Extracted page text data:
↓

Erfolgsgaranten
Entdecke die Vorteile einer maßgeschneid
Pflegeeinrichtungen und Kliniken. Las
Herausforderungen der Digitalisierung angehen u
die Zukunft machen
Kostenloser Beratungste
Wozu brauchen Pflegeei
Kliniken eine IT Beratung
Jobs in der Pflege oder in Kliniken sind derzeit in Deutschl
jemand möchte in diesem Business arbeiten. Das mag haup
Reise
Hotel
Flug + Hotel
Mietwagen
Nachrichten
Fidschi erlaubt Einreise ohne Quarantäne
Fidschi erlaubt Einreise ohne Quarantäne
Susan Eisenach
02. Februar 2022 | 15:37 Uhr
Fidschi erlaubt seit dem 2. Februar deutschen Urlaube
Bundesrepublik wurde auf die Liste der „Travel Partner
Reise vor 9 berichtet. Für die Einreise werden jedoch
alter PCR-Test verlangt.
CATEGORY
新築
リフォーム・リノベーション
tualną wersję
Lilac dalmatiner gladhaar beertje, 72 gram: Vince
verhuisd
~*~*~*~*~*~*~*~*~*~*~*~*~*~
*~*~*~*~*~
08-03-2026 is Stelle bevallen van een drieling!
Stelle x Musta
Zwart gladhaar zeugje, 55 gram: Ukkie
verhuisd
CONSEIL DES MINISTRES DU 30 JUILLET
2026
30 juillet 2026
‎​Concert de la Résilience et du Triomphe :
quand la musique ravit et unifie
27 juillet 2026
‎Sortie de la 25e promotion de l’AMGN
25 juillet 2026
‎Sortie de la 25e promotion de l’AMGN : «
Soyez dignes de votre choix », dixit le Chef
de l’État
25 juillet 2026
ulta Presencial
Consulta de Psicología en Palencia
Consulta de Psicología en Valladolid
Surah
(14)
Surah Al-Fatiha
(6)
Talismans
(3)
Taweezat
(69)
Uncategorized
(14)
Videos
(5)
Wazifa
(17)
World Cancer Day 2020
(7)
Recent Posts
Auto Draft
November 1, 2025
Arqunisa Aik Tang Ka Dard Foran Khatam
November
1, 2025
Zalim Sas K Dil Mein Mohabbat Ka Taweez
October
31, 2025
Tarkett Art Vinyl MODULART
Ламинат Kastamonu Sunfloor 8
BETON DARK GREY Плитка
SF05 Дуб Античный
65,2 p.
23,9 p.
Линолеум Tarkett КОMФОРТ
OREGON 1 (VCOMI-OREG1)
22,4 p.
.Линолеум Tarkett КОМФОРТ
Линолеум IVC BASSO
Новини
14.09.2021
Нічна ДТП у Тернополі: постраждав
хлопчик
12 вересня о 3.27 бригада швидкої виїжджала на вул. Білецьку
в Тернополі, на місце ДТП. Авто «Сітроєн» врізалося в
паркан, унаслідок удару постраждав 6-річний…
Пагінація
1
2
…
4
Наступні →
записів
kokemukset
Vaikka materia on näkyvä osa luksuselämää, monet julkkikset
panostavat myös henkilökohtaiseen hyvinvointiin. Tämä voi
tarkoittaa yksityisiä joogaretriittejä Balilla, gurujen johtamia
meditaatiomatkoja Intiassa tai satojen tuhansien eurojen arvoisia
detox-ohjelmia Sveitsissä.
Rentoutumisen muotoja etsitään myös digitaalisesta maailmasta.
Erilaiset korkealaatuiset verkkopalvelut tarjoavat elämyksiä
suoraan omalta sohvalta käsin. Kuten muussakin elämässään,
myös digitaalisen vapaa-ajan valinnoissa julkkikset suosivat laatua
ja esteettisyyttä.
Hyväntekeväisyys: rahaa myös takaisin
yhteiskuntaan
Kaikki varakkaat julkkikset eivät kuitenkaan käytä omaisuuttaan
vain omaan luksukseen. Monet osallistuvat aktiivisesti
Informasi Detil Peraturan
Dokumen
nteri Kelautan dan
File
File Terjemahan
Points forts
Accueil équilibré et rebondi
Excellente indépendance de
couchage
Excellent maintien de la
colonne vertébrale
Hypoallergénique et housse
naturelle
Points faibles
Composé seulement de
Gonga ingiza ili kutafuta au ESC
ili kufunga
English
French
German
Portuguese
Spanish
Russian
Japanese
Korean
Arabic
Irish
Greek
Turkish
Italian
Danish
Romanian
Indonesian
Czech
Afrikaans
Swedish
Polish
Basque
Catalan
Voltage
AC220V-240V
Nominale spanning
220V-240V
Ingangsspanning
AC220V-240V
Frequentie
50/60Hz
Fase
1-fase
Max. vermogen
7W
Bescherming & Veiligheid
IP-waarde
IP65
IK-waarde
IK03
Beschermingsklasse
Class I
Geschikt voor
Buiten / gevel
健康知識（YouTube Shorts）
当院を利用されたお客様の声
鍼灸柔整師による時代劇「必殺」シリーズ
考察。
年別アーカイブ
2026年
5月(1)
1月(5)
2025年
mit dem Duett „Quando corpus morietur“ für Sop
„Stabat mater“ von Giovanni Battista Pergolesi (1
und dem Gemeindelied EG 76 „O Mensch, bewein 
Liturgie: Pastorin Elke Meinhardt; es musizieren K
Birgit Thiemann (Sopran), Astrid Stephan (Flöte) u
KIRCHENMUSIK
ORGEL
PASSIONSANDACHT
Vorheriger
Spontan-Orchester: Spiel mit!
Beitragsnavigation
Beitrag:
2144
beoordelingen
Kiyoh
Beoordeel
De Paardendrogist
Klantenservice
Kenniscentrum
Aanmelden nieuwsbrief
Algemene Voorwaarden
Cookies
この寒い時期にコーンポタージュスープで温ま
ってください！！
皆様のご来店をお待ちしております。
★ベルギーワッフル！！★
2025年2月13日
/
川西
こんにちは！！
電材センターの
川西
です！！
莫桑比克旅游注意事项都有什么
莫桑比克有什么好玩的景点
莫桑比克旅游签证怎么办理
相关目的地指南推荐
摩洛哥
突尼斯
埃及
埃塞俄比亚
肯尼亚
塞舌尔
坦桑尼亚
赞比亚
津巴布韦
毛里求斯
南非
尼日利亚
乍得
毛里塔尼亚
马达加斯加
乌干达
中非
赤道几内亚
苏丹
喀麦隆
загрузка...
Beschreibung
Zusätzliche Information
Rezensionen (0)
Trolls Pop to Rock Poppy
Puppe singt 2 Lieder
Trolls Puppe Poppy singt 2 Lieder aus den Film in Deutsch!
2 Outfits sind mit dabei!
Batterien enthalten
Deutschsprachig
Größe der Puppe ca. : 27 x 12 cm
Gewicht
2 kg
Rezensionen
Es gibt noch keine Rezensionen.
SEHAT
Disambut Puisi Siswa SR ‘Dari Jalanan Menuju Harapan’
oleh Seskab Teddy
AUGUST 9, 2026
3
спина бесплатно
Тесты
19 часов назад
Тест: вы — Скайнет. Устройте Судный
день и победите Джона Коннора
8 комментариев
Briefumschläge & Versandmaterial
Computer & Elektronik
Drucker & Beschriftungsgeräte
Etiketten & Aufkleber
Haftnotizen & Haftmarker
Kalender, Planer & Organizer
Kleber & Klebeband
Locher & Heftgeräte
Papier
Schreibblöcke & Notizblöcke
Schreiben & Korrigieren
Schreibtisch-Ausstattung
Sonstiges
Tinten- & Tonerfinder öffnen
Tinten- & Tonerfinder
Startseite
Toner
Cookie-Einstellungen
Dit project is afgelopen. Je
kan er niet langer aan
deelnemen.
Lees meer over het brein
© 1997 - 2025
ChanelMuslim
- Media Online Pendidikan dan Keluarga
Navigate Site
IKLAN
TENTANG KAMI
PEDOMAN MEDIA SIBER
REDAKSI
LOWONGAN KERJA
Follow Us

↑

*Required work*:
Repeat each line of the data exactly, missing none.

*Result for this task*:
Erfolgsgaranten
Entdecke die Vorteile einer maßgeschneid
Pflegeeinrichtungen und Kliniken. Las
Herausforderungen der Digitalisierung angehen u
die Zukunft machen
Kostenloser Beratungste
Wozu brauchen Pflegeei
Kliniken eine IT Beratung
Jobs in der Pflege oder in Kliniken sind derzeit in Deutschl
jemand möchte in diesem Business arbeiten. Das mag haup
Reise
Hotel
Flug + Hotel
Mietwagen
Nachrichten
Fidschi erlaubt Einreise ohne Quarantäne
Fidschi erlaubt Einreise ohne Quarantäne
Susan Eisenach
02. Februar 2022 | 15:37 Uhr
Fidschi erlaubt seit dem 2. Februar deutschen Urlaube
Bundesrepublik wurde auf die Liste der „Travel Partner
Reise vor 9 berichtet. Für die Einreise werden jedoch
alter PCR-Test verlangt.
CATEGORY
新築
リフォーム・リノベーション
tualną wersję
Lilac dalmatiner gladhaar beertje, 72 gram: Vince
verhuisd
~*~*~*~*~*~*~*~*~*~*~*~*~*~
*~*~*~*~*~
08-03-2026 is Stelle bevallen van een drieling!
Stelle x Musta
Zwart gladhaar zeugje, 55 gram: Ukkie
verhuisd
CONSEIL DES MINISTRES DU 30 JUILLET
2026
30 juillet 2026
‎​Concert de la Résilience et du Triomphe :
quand la musique ravit et unifie
27 juillet 2026
‎Sortie de la 25e promotion de l’AMGN
25 juillet 2026
‎Sortie de la 25e promotion de l’AMGN : «
Soyez dignes de votre choix », dixit le Chef
de l’État
25 juillet 2026
ulta Presencial
Consulta de Psicología en Palencia
Consulta de Psicología en Valladolid
Surah
(14)
Surah Al-Fatiha
(6)
Talismans
(3)
Taweezat
(69)
Uncategorized
(14)
Videos
(5)
Wazifa
(17)
World Cancer Day 2020
(7)
Recent Posts
Auto Draft
November 1, 2025
Arqunisa Aik Tang Ka Dard Foran Khatam
November
1, 2025
Zalim Sas K Dil Mein Mohabbat Ka Taweez
October
31, 2025
Tarkett Art Vinyl MODULART
Ламинат Kastamonu Sunfloor 8
BETON DARK GREY Плитка
SF05 Дуб Античный
65,2 p.
23,9 p.
Линолеум Tarkett КОMФОРТ
OREGON 1 (VCOMI-OREG1)
22,4 p.
.Линолеум Tarkett КОМФОРТ
Линолеум IVC BASSO
Новини
14.09.2021
Нічна ДТП у Тернополі: постраждав
хлопчик
12 вересня о 3.27 бригада швидкої виїжджала на вул. Білецьку
в Тернополі, на місце ДТП. Авто «Сітроєн» врізалося в
паркан, унаслідок удару постраждав 6-річний…
Пагінація
1
2
…
4
Наступні →
записів
kokemukset
Vaikka materia on näkyvä osa luksuselämää, monet julkkikset
panostavat myös henkilökohtaiseen hyvinvointiin. Tämä voi
tarkoittaa yksityisiä joogaretriittejä Balilla, gurujen johtamia
meditaatiomatkoja Intiassa tai satojen tuhansien eurojen arvoisia
detox-ohjelmia Sveitsissä.
Rentoutumisen muotoja etsitään myös digitaalisesta maailmasta.
Erilaiset korkealaatuiset verkkopalvelut tarjoavat elämyksiä
suoraan omalta sohvalta käsin. Kuten muussakin elämässään,
myös digitaalisen vapaa-ajan valinnoissa julkkikset suosivat laatua
ja esteettisyyttä.
Hyväntekeväisyys: rahaa myös takaisin
yhteiskuntaan
Kaikki varakkaat julkkikset eivät kuitenkaan käytä omaisuuttaan
vain omaan luksukseen. Monet osallistuvat aktiivisesti
Informasi Detil Peraturan
Dokumen
nteri Kelautan dan
File
File Terjemahan
Points forts
Accueil équilibré et rebondi
Excellente indépendance de
couchage
Excellent maintien de la
colonne vertébrale
Hypoallergénique et housse
naturelle
Points faibles
Composé seulement de
Gonga ingiza ili kutafuta au ESC
ili kufunga
English
French
German
Portuguese
Spanish
Russian
Japanese
Korean
Arabic
Irish
Greek
Turkish
Italian
Danish
Romanian
Indonesian
Czech
Afrikaans
Swedish
Polish
Basque
Catalan
Voltage
AC220V-240V
Nominale spanning
220V-240V
Ingangsspanning
AC220V-240V
Frequentie
50/60Hz
Fase
1-fase
Max. vermogen
7W
Bescherming & Veiligheid
IP-waarde
IP65
IK-waarde
IK03
Beschermingsklasse
Class I
Geschikt voor
Buiten / gevel
健康知識（YouTube Shorts）
当院を利用されたお客様の声
鍼灸柔整師による時代劇「必殺」シリーズ
考察。
年別アーカイブ
2026年
5月(1)
1月(5)
2025年
mit dem Duett „Quando corpus morietur“ für Sop
„Stabat mater“ von Giovanni Battista Pergolesi (1
und dem Gemeindelied EG 76 „O Mensch, bewein 
Liturgie: Pastorin Elke Meinhardt; es musizieren K
Birgit Thiemann (Sopran), Astrid Stephan (Flöte) u
KIRCHENMUSIK
ORGEL
PASSIONSANDACHT
Vorheriger
Spontan-Orchester: Spiel mit!
Beitragsnavigation
Beitrag:
2144
beoordelingen
Kiyoh
Beoordeel
De Paardendrogist
Klantenservice
Kenniscentrum
Aanmelden nieuwsbrief
Algemene Voorwaarden
Cookies
この寒い時期にコーンポタージュスープで温ま
ってください！！
皆様のご来店をお待ちしております。
★ベルギーワッフル！！★
2025年2月13日
/
川西
こんにちは！！
電材センターの
川西
です！！
莫桑比克旅游注意事项都有什么
莫桑比克有什么好玩的景点
莫桑比克旅游签证怎么办理
相关目的地指南推荐
摩洛哥
突尼斯
埃及
埃塞俄比亚
肯尼亚
塞舌尔
坦桑尼亚
赞比亚
津巴布韦
毛里求斯
南非
尼日利亚
乍得
毛里塔尼亚
马达加斯加
乌干达
中非
赤道几内亚
苏丹
喀麦隆
загрузка...
Beschreibung
Zusätzliche Information
Rezensionen (0)
Trolls Pop to Rock Poppy
Puppe singt 2 Lieder
Trolls Puppe Poppy singt 2 Lieder aus den Film in Deutsch!
2 Outfits sind mit dabei!
Batterien enthalten
Deutschsprachig
Größe der Puppe ca. : 27 x 12 cm
Gewicht
2 kg
Rezensionen
Es gibt noch keine Rezensionen.
SEHAT
Disambut Puisi Siswa SR ‘Dari Jalanan Menuju Harapan’
oleh Seskab Teddy
AUGUST 9, 2026
3
спина бесплатно
Тесты
19 часов назад
Тест: вы — Скайнет. Устройте Судный
день и победите Джона Коннора
8 комментариев
Briefumschläge & Versandmaterial
Computer & Elektronik
Drucker & Beschriftungsgeräte
Etiketten & Aufkleber
Haftnotizen & Haftmarker
Kalender, Planer & Organizer
Kleber & Klebeband
Locher & Heftgeräte
Papier
Schreibblöcke & Notizblöcke
Schreiben & Korrigieren
Schreibtisch-Ausstattung
Sonstiges
Tinten- & Tonerfinder öffnen
Tinten- & Tonerfinder
Startseite
Toner
Cookie-Einstellungen
Dit project is afgelopen. Je
kan er niet langer aan
deelnemen.
Lees meer over het brein
© 1997 - 2025
ChanelMuslim
- Media Online Pendidikan dan Keluarga
Navigate Site
IKLAN
TENTANG KAMI
PEDOMAN MEDIA SIBER
REDAKSI
LOWONGAN KERJA
Follow Us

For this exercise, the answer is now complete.